News : Sanctions
- Published: Saturday, 10 May 2014
In coverage of the International Oil, Gas, and Petrochemical fair in Tehran, the AFP reported on Friday that the influx of foreign economic interest in Iran may pose a threat to China’s economic and energy security. The AFP explains that some Chinese companies moved into Iran when Western sanctions made European and American companies much less willing to do business in the Iranian theocracy.
Now that those sanctions are being gradually lifted among nuclear negotiations and an unusually soft US position towards Iran, much of that business stands poised to flood back into the country, as evidenced by the estimated 600 foreign companies that were in Tehran for this week’s expo. Many of them offer a larger volume of capital or a better quality of products than their Chinese counterparts.

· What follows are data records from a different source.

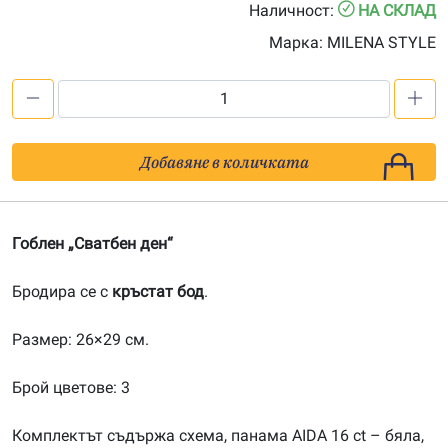
Наличност:
НА СКЛАД
Марка:
MILENA STYLE
количество
за
Сватбен
Добавяне в количката
ден
(кръстат
бод)
Гоблен „Сватбен ден“
Бродира се с
кръстат бод
.
Размер: 26×29 см.
Брой цветове: 3
Комплектът съдържа схема, панама AIDA 16 ct – бяла,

This potential threat to China’s economic relations with Iran may go a long way towards explaining the post-communist nation’s recent efforts to draw closer to Iran politically and militarily. On Monday, Chinese Defense Minister Chang Wanquan announced that his country was prepared to exchange military resources, personnel, and strategy with Iran in order to better safeguard “regional peace and stability.”
If China fears economic losses in Iran once more Western sanctions are removed, it is in China’s interest to either shore up its alliance with Iran in order to curry favor with the regime before that happens, or else try to stoke discord at the nuclear negotiations, to which it is a party.
The latter strategy may be difficult to apply in light of the fact that Iran itself has made its own defiant remarks towards the Western negotiating powers. On Wednesday, President Rouhani told a meeting of clerics and politicians that those nations were negotiating “because they do not have any other choice vis-à-vis the great and resistant nation of Iran.”
And on Thursday, Oil Minister Bijan Zanganeh explicitly rejected one of the terms of the interim agreement that Iran reached with the P5+1 negotiators in January. Zanganeh said that Iran would not accept any imposed limits on its oil exports, even in the short term, and that it would export the largest amount possible.
But Zanganeh’s defiance has not only been directed at the West. Last week he canceled a contract with China’s National Petroleum Corporation, claiming that the company had failed to fulfill some obligations under the deal. This demonstrates that as Iran’s economy continues to expand thanks to sanctions relief, the threat to China’s position in the country is not just hypothetical.
But Zanganeh’s gestures towards both East and West also suggest just how confident Iran is becoming in the strength of its position on the world stage. Amidst a soft American approach to diplomacy, Iran’s officials evidently feel secure playing both sides off against each other. Cancelation of the Chinese oil contract sends a signal to Western businesses that there is money to be made in Iran, but it also entices China to try to reclaim its previous position, even if it means committing a military force to the defense of its Eastern partner.
No doubt the Western nations and China both expect to gain from continued dealings with the de-sanctioned Iranian regime. But no matter which side wins in that competition, Iran is absolutely certain to benefit from an influx of capital and an even more emboldened position for its future dealings with nations across the globe.